Community Groups Category
Conway Court, Dublin - came together as a community during lockdown to bring some colour and brightness into their living complex. They did this by building flower boxes, small raised gardens, covers for unsightly bins etc… from discarded pallets and an old dog kennel.
EPA Special Prize Winner
Adrian Padden, Co. Mayo - undertook to grow fresh produce in a very small outdoor area. He achieved this by making a unique piece using plastic bottles and a pallet that allows plants and shrubs to grow in a vertical planting area.
Temple Carrig School, Co Wicklow – Built the “Covid Classroom”. The nature of restrictions imposed by Covid-19 led the students to look at how best to utilise the school’s outdoor spaces. Five years ago they created a natural amphitheatre for performances. This year they decided they needed a way to cover this whilst maintaining a minimal carbon footprint. They achieved this by up cycling old farm fencing, nautical rigging and sails to create a Covid-19 friendly classroom.
Congratulating the winners Declan Breen Waste Prevention Officer with the Eastern Midlands Regional Waste Management Planning Office said this year’s applications were of a very high standard making the judging process very difficult.
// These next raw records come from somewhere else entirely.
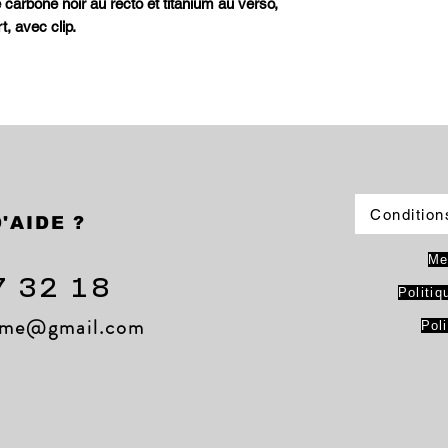
 carbone noir au recto et titanium au verso,
, avec clip.
Condition
'AIDE ?
Me
7 32 18
Politiq
lame@gmail.com
Pol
“The Upcycle Challenge is a collaboration between the EPA and the regional waste management offices under the umbrella of mywaste.ie. This year, as in other years, we challenged ourselves to get the nation thinking about reuse. The challenge helped create awareness of how we can reuse everyday objects by upcycling and repurposing them, as well as allowing people and groups to share their creativity with a wider audience. This year we also became acutely aware how important these projects were to a lot of people during the weeks and months of the pandemic.
“Many entrants shared with us how working on these projects helped to sustain them during the lockdown and proved to be a useful exercise in managing mental health. We are therefore delighted with the positive impact these projects have on our environment and the well-being of the community at large.”
Due to public health restrictions, this year’s Upcycle Challenge Award ceremony will take the form of a video shared on mywaste.ie social media channels showing the skills, creativity and ingenuity of all nine winners and their projects.
Each winner will also receive an equal share of the €6,750 prize fund.